🤖 AI Summary
Existing LLM text watermarking methods rely on white-box access, logit manipulation, or model fine-tuning, rendering them incompatible with black-box API-based LLMs and multilingual settings, while often degrading text quality.
Method: We propose the first general-purpose, post-hoc, multi-bit watermarking framework for API-callable LLMs—requiring no model parameter or logit modification. During inference, it leverages key-directed statistical matching over sparse autoencoder–extracted hidden-layer features, integrating deterministic feature analysis and rejection sampling for personalized watermark embedding.
Contribution/Results: Our approach theoretically balances detection success rate and computational overhead.
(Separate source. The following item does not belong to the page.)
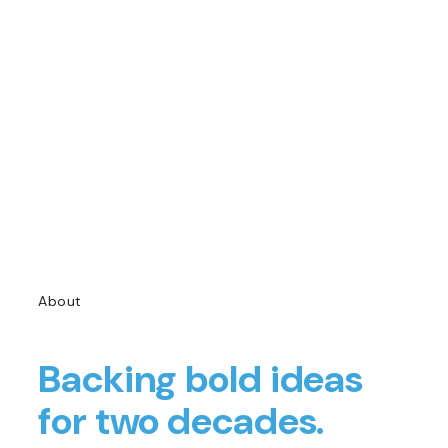
About
Backing bold ideas
for two decades.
Evaluated across four datasets, it achieves 99.7% F1 detection accuracy, preserves generation quality, and supports cross-lingual and cross-domain plug-and-play deployment—significantly outperforming prior art.
📝 Abstract
Watermarking LLM-generated text is critical for content attribution and misinformation prevention. However, existing methods compromise text quality, require white-box model access and logit manipulation. These limitations exclude API-based models and multilingual scenarios. We propose SAEMark, a general framework for post-hoc multi-bit watermarking that embeds personalized messages solely via inference-time, feature-based rejection sampling without altering model logits or requiring training. Our approach operates on deterministic features extracted from generated text, selecting outputs whose feature statistics align with key-derived targets. This framework naturally generalizes across languages and domains while preserving text quality through sampling LLM outputs instead of modifying. We provide theoretical guarantees relating watermark success probability and compute budget that hold for any suitable feature extractor. Empirically, we demonstrate the framework's effectiveness using Sparse Autoencoders (SAEs), achieving superior detection accuracy and text quality. Experiments across 4 datasets show SAEMark's consistent performance, with 99.7% F1 on English and strong multi-bit detection accuracy. SAEMark establishes a new paradigm for scalable watermarking that works out-of-the-box with closed-source LLMs while enabling content attribution.